The Pont de la Concorde is an arch bridge across the River Seine in Paris connecting the Quai des Tuileries at the Place de la Concorde (on the Right Bank) and the Quai d’Orsay (on the Left Bank). It has formerly been known as the Pont Louis XVI, Pont de la Révolution, Pont de la Concorde, Pont Louis XVI again during the Bourbon Restoration (1814), and again in 1830, Pont de la Concorde, the name it has retained to this day. It is served by the Metro stations Assemblée nationale and Concorde.

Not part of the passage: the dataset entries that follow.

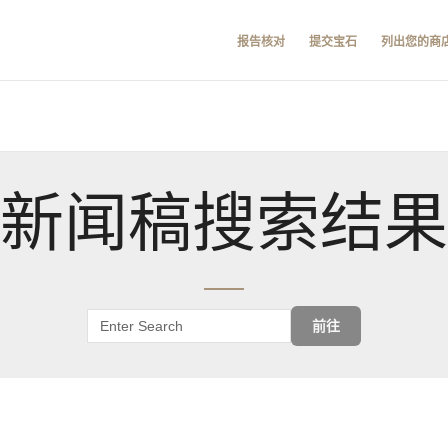
报告核对
提交宝石
列出您的商
新闻稿搜索结果
前往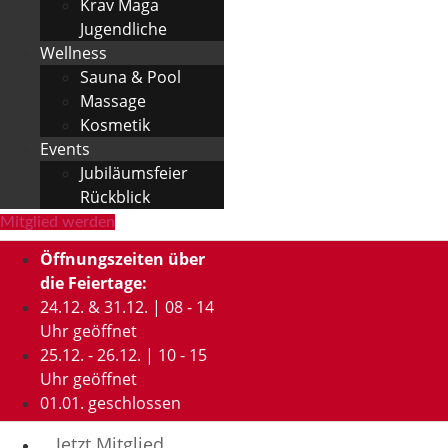
Krav Maga
Jugendliche
Wellness
Sauna & Pool
Massage
Kosmetik
Events
Jubiläumsfeier
Rückblick
Mitglied werden
Öffnungszeiten über
die Feiertage:
24.12. & 31.12. | 08 - 14
Uhr geöffnet
25.12. - 26.12. | 10 - 15
Uhr geöffnet
01.01. geschlossen
Jetzt Mitglied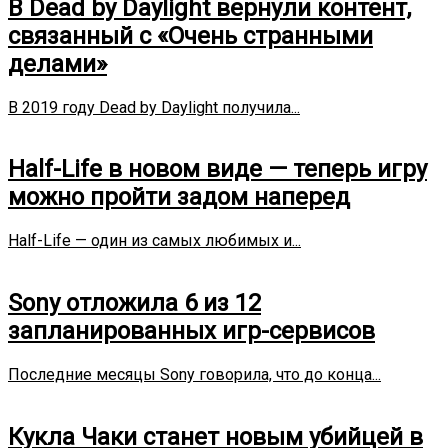
В Dead by Daylight вернули контент,
связанный с «Очень странными
делами»
В 2019 году Dead by Daylight получила...
Half-Life в новом виде — теперь игру
можно пройти задом наперед
Half-Life — один из самых любимых и...
Sony отложила 6 из 12
запланированных игр-сервисов
Последние месяцы Sony говорила, что до конца...
Кукла Чаки станет новым убийцей в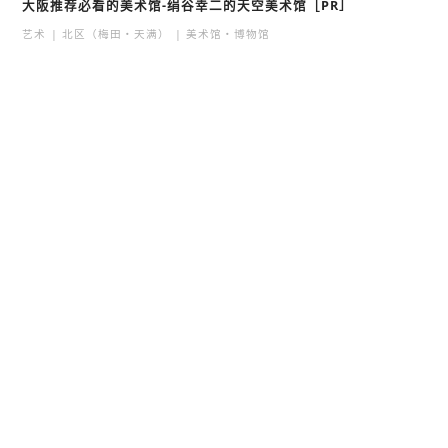
大阪推荐必看的美术馆-绢谷幸二的天空美术馆［PR］
艺术
北区（梅田・天满）
美术馆・博物馆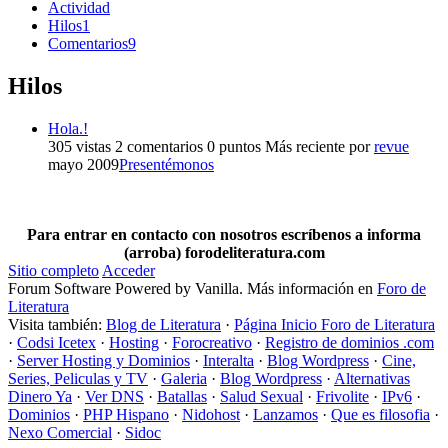
Actividad
Hilos
1
Comentarios
9
Hilos
Hola.!
305
vistas
2
comentarios
0
puntos
Más reciente por
revue
mayo 2009
Presentémonos
Para entrar en contacto con nosotros escríbenos a informa
(arroba) forodeliteratura.com
Sitio completo
Acceder
Forum Software Powered by Vanilla. Más información en
Foro de
Literatura
Visita también:
Blog de Literatura
·
Página Inicio Foro de Literatura
·
Codsi Icetex
·
Hosting
·
Forocreativo
·
Registro de dominios .com
·
Server Hosting y Dominios
·
Interalta
·
Blog Wordpress
·
Cine,
Series, Peliculas y TV
·
Galeria
·
Blog Wordpress
·
Alternativas
Dinero Ya
·
Ver DNS
·
Batallas
·
Salud Sexual
·
Frivolite
·
IPv6
·
Dominios
·
PHP Hispano
·
Nidohost
·
Lanzamos
·
Que es filosofia
·
Nexo Comercial
·
Sidoc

The architect Jean-Rodolphe Perronet was commissioned in 1787 with this new bridge. It had been planned since 1755, when construction of place Louis XV (now place de la Concorde) began, to replace the ferry that crossed the river at that point. Construction continued in the midst of the turmoil of the French Revolution, using the dimension stones taken from the demolished Bastille (taken by force on 14 July 1789) for its masonry. It was completed in 1791.
In 1810, Napoléon I placed along the sides of the bridge the statues of eight French generals killed in battle during the campaigns of the First French Empire. On the Bourbon Restoration these were replaced with twelve monumental marble statues, including four of the “grands ministres” (Suger, Sully, Richelieu, Colbert), four royal generals (Du Guesclin, Bayard, Condé, Turenne) and four sailors (Duguay-Trouin, Duquesne, Suffren, Tourville). However, this collection of statues proved too heavy for the bridge, and Louis-Philippe I had them removed and transferred to Versailles.
Traffic across the bridge became very congested and the bridge had to be widened on both sides between 1930 and 1932, doubling the width of the original bridge. The engineers Deval and Malet nevertheless took care to preserve the neoclassical architecture of the original. It was renovated one last time in 1983. Today, this bridge bears the brunt of Paris’s road traffic (except for those of the Boulevard Périphérique).